The Goal: Train anaerobically by pairing that row with a push. "[Every endurance athlete] should train anaerobically," Ownes says. Unlike aerobic exercise -- which is of longer duration and allows your muscles to continue to receive oxygen -- anaerobic training involves short bursts that starve your muscles of oxygen. This uses the fast-twitch fibers of your muscles -- those that will help you be faster and stronger. For runners, Ownes suggests going anaerobic by performing two-exercise supersets of pushing and pulling exercises -- alternating sets without rest in between.

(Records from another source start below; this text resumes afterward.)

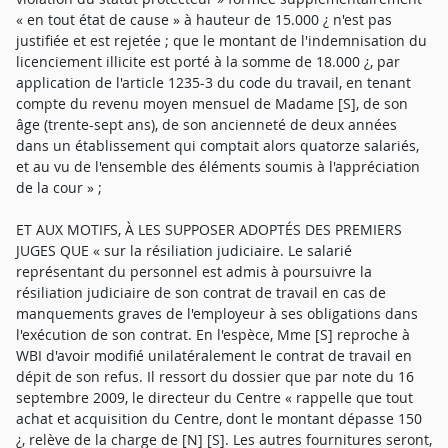
ET AUX MOTIFS, À LES SUPPOSER ADOPTÉS DES PREMIERS
JUGES QUE « sur la résiliation judiciaire. Le salarié
représentant du personnel est admis à poursuivre la
résiliation judiciaire de son contrat de travail en cas de
manquements graves de l'employeur à ses obligations dans
l'exécution de son contrat. En l'espèce, Mme [S] reproche à
WBI d'avoir modifié unilatéralement le contrat de travail en
dépit de son refus. Il ressort du dossier que par note du 16
septembre 2009, le directeur du Centre « rappelle que tout
achat et acquisition du Centre, dont le montant dépasse 150
¿, relève de la charge de [N] [S]. Les autres fournitures seront,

While your pulling muscles rest and recover, you're still sapping your energy sources while performing the pushing movement. The triathlon coach suggests pairing sets of 12 to 15 pushup-position rows with 12 to 15 of the most basic push -- the pushup. To make sure you're doing it perfectly, keep your hands beneath your shoulders at the start position. Maintain a rigid body line from head to heels as you bend your elbows to descend, keeping your elbows close (but not pinned) to your sides. Press back to the start.

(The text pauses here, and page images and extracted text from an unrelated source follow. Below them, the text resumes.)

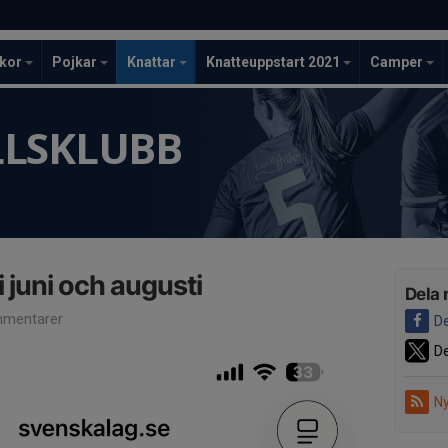
ckor
Pojkar
Knattar
Knatteuppstart 2021
Camper
LLSKLUBB
i juni och augusti
Dela 
mentarer
De
De
Ny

The Goal: Pair a vertical pushing and pulling exercise to keep maximizing your results. After completing a superset of horizontal pushing and pulling, Ownes suggests switching to vertical pushing and pulling. Perform alternating sets of 12 to 15 reps of each of these two exercises, without resting between sets. Perform 4 or 5 rounds of each move before resting and repeating. For your vertical push, do the dumbbell overhead press. Start with dumbbells at your shoulders, palms facing in. Press the dumbbells straight overhead until your arms are straight, maintaining an erect torso. Return to the starting position, and repeat. Pair that with a vertical pull such as a lat pulldown. Set a cable or resistance band above you, and grab the bar or handles with an overhand grip. Lean back slightly and tuck your shoulder blades back and down, as if you were trying to tuck them into your back pockets. Now bend your elbows to bring the bar or handles in line with the top of your chest, maintaining an erect torso throughout. Return to the starting position, and repeat.

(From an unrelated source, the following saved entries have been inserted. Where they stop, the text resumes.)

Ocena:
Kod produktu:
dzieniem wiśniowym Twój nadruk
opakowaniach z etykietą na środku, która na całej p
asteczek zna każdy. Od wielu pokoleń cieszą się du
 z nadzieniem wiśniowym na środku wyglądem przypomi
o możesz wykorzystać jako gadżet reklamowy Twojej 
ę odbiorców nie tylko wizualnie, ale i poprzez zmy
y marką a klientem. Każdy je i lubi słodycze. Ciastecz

The Goal: Work your whole body together. Running effectively for long distances is about your entire body working in concert, says Elizabeth Hendrix Burwell, a personal trainer and owner of High Performance in Greenville, S.C. To simulate this with an exercise, Burwell has clients perform total-body movements like the dumbbell thruster, a combination of a squat and an explosive overhead press. To perform the move, stand with dumbbells at your shoulders, palms facing in. Push your hips back to squat, bending your knees until your thighs are at least parallel to the floor. As you press through your heels to come out of the squat, use the momentum from your legs to thrust the dumbbells off your shoulders until your arms are extended overhead. Return the dumbbells to your shoulders, and repeat.